I have narrowed my options to two: 


OPTION 1: WAGO PLC 
I choose WAGO over to Beckhoff because WAGO is cheaper and DALI configurator seems simple to use. 
Parts: 
WAGO PFC100 starter kit + DALI module + DI / DO modules. 
Dali power source 
All push buttons (24V) wired to PLC. 
Electricity sockets are controlled by PLC output via relays. 
Pros:
+ Kind of easy to program. I dont have experience to program DALI to codesys but I dont think this is a problem at all. 
+ Maybe little bit cheaper solution than KNX. 
+ Web HMI easy to program. 
+ Buttons / switches are cheap. 
+ MQTT support for future add-ons. (Alexa voice command and MQTT sensors) 


Cons: 
- Wiring. Every cable needs to be connected to PLC. (This can be avoided by using Enocean ??) 
- Buttons / switches are not good as KNX buttons / switches. 
- Worst-case scenario. Everything is controlled by PLC. What if PLC is broken ?? 


OPTION 2: KNX 
KNX seems to be a popular choice for home automation. I already took that KNX eCampus course to see what kind of system that is.
It seems to be a bit odd and restricted system. If I choose KNX then I need some help for KNX designing and programming. 
Parts. 
KNX buttons / switches 
DALI gateway 
Relay actuator 
KNX power source 
Ip interface 
What else ?? 


Pros: 
+ Reliable system. Decentralized system. 
+ Wiring more simple 
+ Better buttons / switches 


Cons: 
- More expensive? 
- No programming experience. 
- Visualization? 


Has anyone any toughs about these options ?? 
Do you think that KNX system can be programmed by novice?


----------



## GLT (18 Dezember 2017)

Hi,

why not both? WAGO PLC with 646-Card is a very good combination.

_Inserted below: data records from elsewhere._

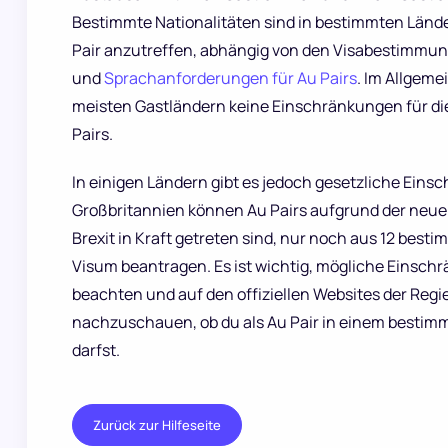
Bestimmte Nationalitäten sind in bestimmten Lände
Pair anzutreffen, abhängig von den Visabestimmu
und
Sprachanforderungen für Au Pairs
. Im Allgeme
meisten Gastländern keine Einschränkungen für die
Pairs.
In einigen Ländern gibt es jedoch gesetzliche Eins
Großbritannien können Au Pairs aufgrund der neue
Brexit in Kraft getreten sind, nur noch aus 12 best
Visum beantragen. Es ist wichtig, mögliche Einsch
beachten und auf den offiziellen Websites der Reg
nachzuschauen, ob du als Au Pair in einem bestim
darfst.
Zurück zur Hilfeseite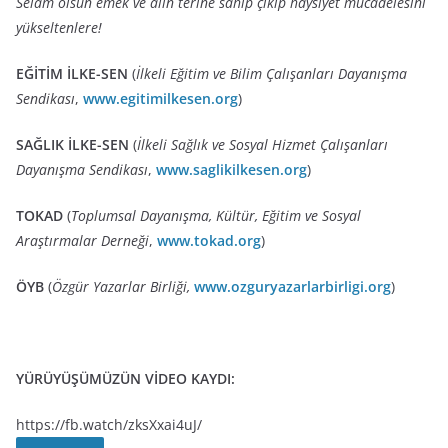
Selam olsun emek ve alın terine sahip çıkıp haysiyet mücadelesini
yükseltenlere!
EĞİTİM İLKE-SEN
(
İlkeli Eğitim ve Bilim Çalışanları Dayanışma
Sendikası
,
www.egitimilkesen.org
)
SAĞLIK İLKE-SEN
(
İlkeli Sağlık ve Sosyal Hizmet Çalışanları
Dayanışma Sendikası
,
www.saglikilkesen.org
)
TOKAD
(
Toplumsal Dayanışma, Kültür, Eğitim ve Sosyal
Araştırmalar Derneği
,
www.tokad.org
)
ÖYB
(
Özgür Yazarlar Birliği,
www.ozguryazarlarbirligi.org
)
YÜRÜYÜŞÜMÜZÜN VİDEO KAYDI:
https://fb.watch/zksXxai4uJ/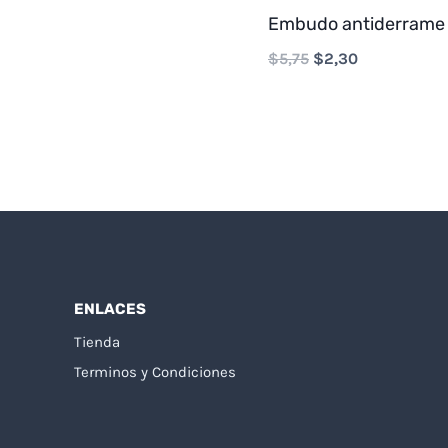
Embudo antiderrame
Original
Current
$
5,75
$
2,30
price
price
was:
is:
$5,75.
$2,30.
ENLACES
Tienda
Terminos y Condiciones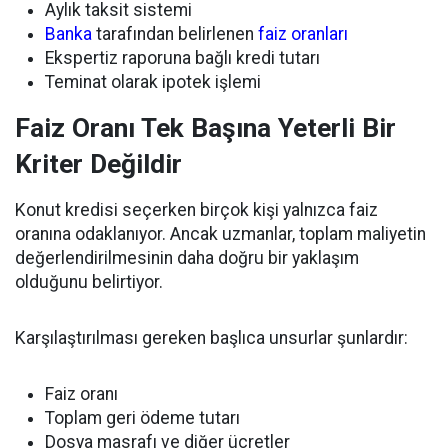
Aylık taksit sistemi
Banka
tarafından belirlenen
faiz oranları
Ekspertiz raporuna bağlı kredi tutarı
Teminat olarak ipotek işlemi
Faiz Oranı Tek Başına Yeterli Bir
Kriter Değildir
Konut kredisi seçerken birçok kişi yalnızca faiz
oranına odaklanıyor. Ancak uzmanlar, toplam maliyetin
değerlendirilmesinin daha doğru bir yaklaşım
olduğunu belirtiyor.
Karşılaştırılması gereken başlıca unsurlar şunlardır:
Faiz oranı
Toplam geri ödeme tutarı
Dosya masrafı ve diğer ücretler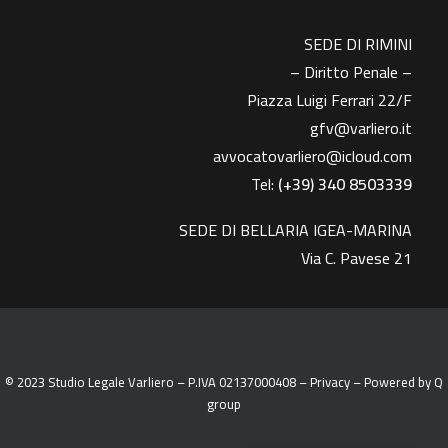
SEDE DI RIMINI
– Diritto Penale –
Piazza Luigi Ferrari 22/F
gfv@varliero.it
avvocatovarliero@icloud.com
Tel:
(+39) 340 8503339
SEDE DI BELLARIA IGEA-MARINA
Via C. Pavese 21
© 2023 Studio Legale Varliero – P.IVA 02137000408 –
Privacy
– Powered by
Q
group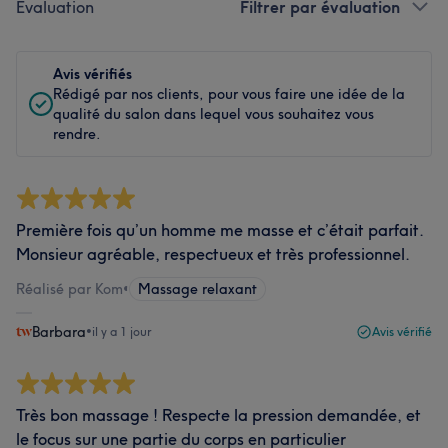
Évaluation
Filtrer par évaluation
Avis vérifiés
Rédigé par nos clients, pour vous faire une idée de la
qualité du salon dans lequel vous souhaitez vous
rendre.
Première fois qu’un homme me masse et c’était parfait.
Monsieur agréable, respectueux et très professionnel.
Réalisé par Kom
•
Massage relaxant
Barbara
•
il y a 1 jour
Avis vérifié
Très bon massage ! Respecte la pression demandée, et
le focus sur une partie du corps en particulier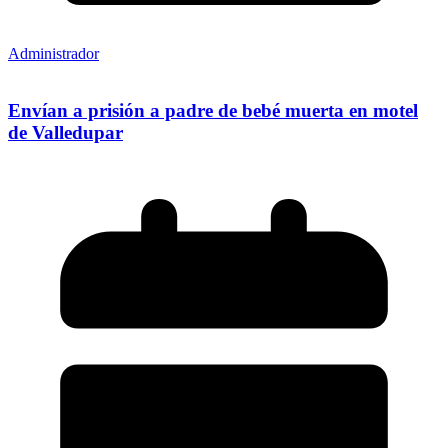
Administrador
Envían a prisión a padre de bebé muerta en motel
de Valledupar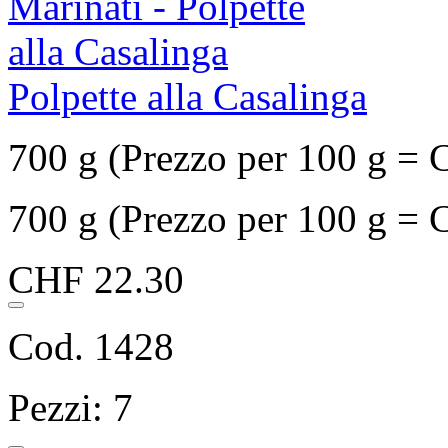
Polpette alla Casalinga
700 g (Prezzo per 100 g = 
700 g (Prezzo per 100 g = 
CHF 22.30
Cod. 1428
Pezzi: 7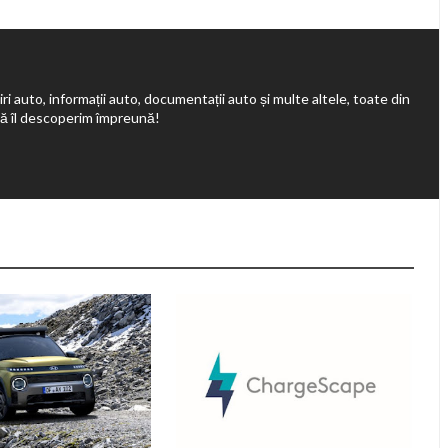
ri auto, informații auto, documentații auto și multe altele, toate din
să îl descoperim împreună!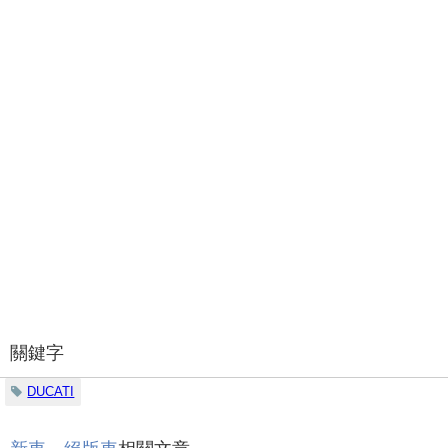
關鍵字
DUCATI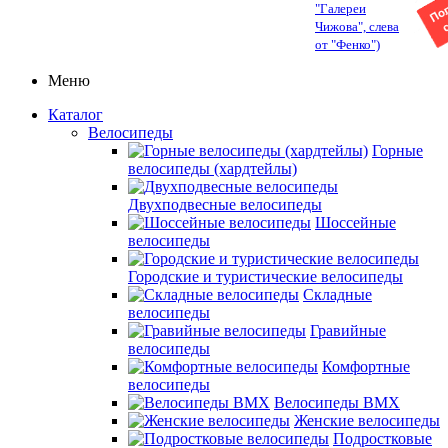
"Галереи
Чижова", слева
от "Фенко")
Меню
Каталог
Велосипеды
Горные
велосипеды (хардтейлы)
Двухподвесные велосипеды
Шоссейные
велосипеды
Городские и туристические велосипеды
Складные
велосипеды
Гравийные
велосипеды
Комфортные
велосипеды
Велосипеды BMX
Женские велосипеды
Подростковые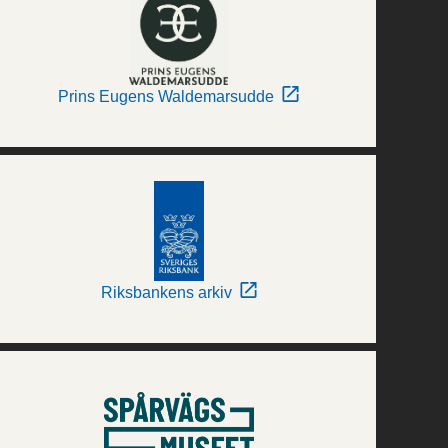
Prins Eugens Waldemarsudde
Riksbankens arkiv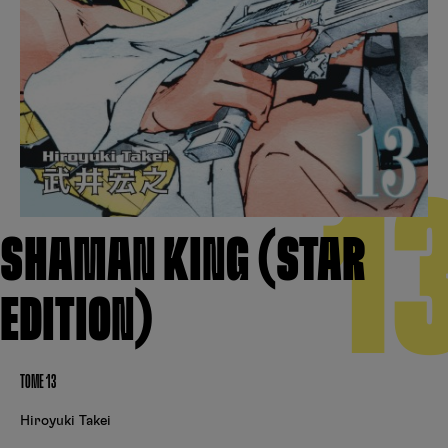
Créer un compte
Hunter x Hunter
Fire Force
Se connecter
S’inscrire
Black Butler
1
SHAMAN KING (STAR
EDITION)
TOME 13
Hiroyuki Takei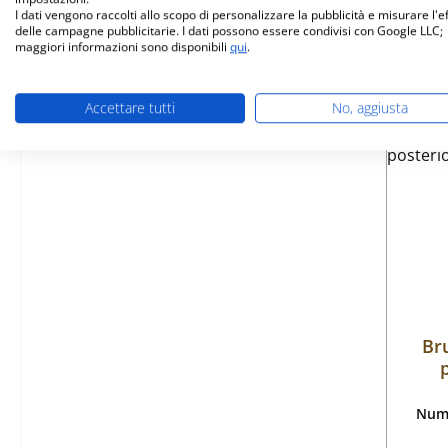
I dati vengono raccolti allo scopo di personalizzare la pubblicità e misurare l'e
delle campagne pubblicitarie. I dati possono essere condivisi con Google LLC;
maggiori informazioni sono disponibili
qui
.
Accettare tutti
No, aggiusta
Br
Nume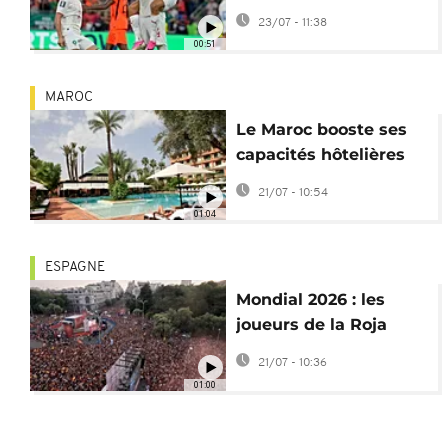
Fulham et s'engage
23/07 - 11:38
avec Ipswich
00:51
MAROC
Le Maroc booste ses
capacités hôtelières
avant la Coupe du
21/07 - 10:54
monde 2030
01:04
ESPAGNE
Mondial 2026 : les
joueurs de la Roja
accueillis en héros à
21/07 - 10:36
Madrid
01:00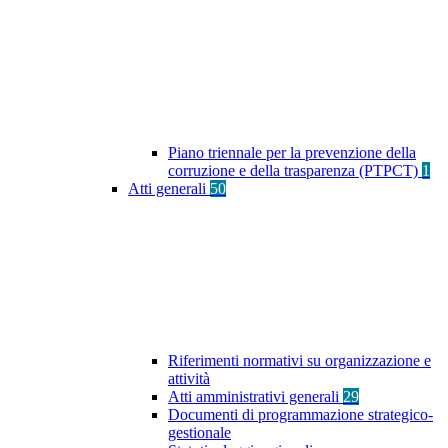
Piano triennale per la prevenzione della
corruzione e della trasparenza (PTPCT)
1
Atti generali
50
Riferimenti normativi su organizzazione e
attività
Atti amministrativi generali
29
Documenti di programmazione strategico-
gestionale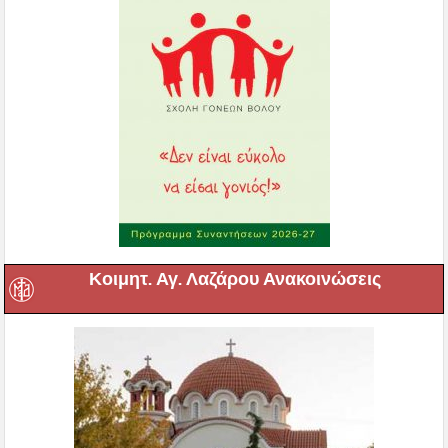
Κοιμητ. Αγ. Λαζάρου Ανακοινώσεις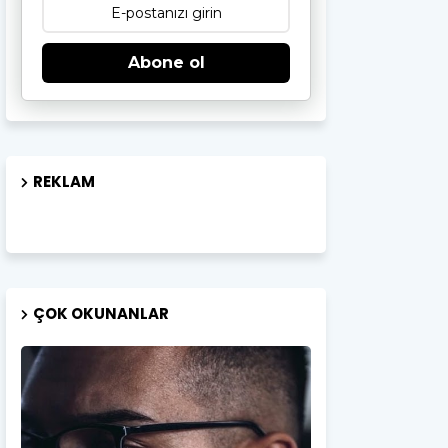
Abone ol
REKLAM
ÇOK OKUNANLAR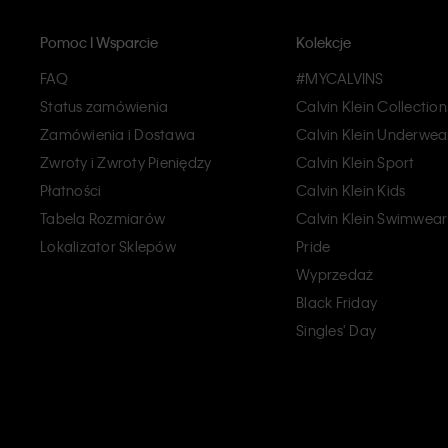
Pomoc I Wsparcie
Kolekcje
FAQ
#MYCALVINS
Status zamówienia
Calvin Klein Collection
Zamówienia i Dostawa
Calvin Klein Underwea
Zwroty i Zwroty Pieniędzy
Calvin Klein Sport
Płatności
Calvin Klein Kids
Tabela Rozmiarów
Calvin Klein Swimwear
Lokalizator Sklepów
Pride
Wyprzedaż
Black Friday
Singles' Day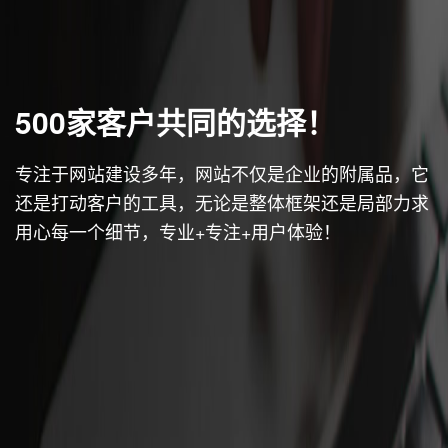
500家客户共同的选择！
专注于网站建设多年，网站不仅是企业的附属品，它
还是打动客户的工具，无论是整体框架还是局部力求
用心每一个细节，专业+专注+用户体验！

KNX-switches allows to reduce wiring and you'll need less IO-cards and get more options.

ETS light will support 20 Devices - switches, motion dectors and so on.

Each 646-card supports 256 KNX communication objects and can be handled by seperate projects - so if want do that


----------



## JarkkoH (19 Dezember 2017)

That option could be best solution, thanks. It will give me best parts of both sides.
First I need to get some KNX devices so that I can start to learn how to program/configure those.
I read that Wago KNX starter kit manual quickly and I think that I got it how to change data between KNX and PLC.


----------



## GLT (19 Dezember 2017)

Visit knx.org - there's a webinar for using ETS - i think, that's helpful.


----------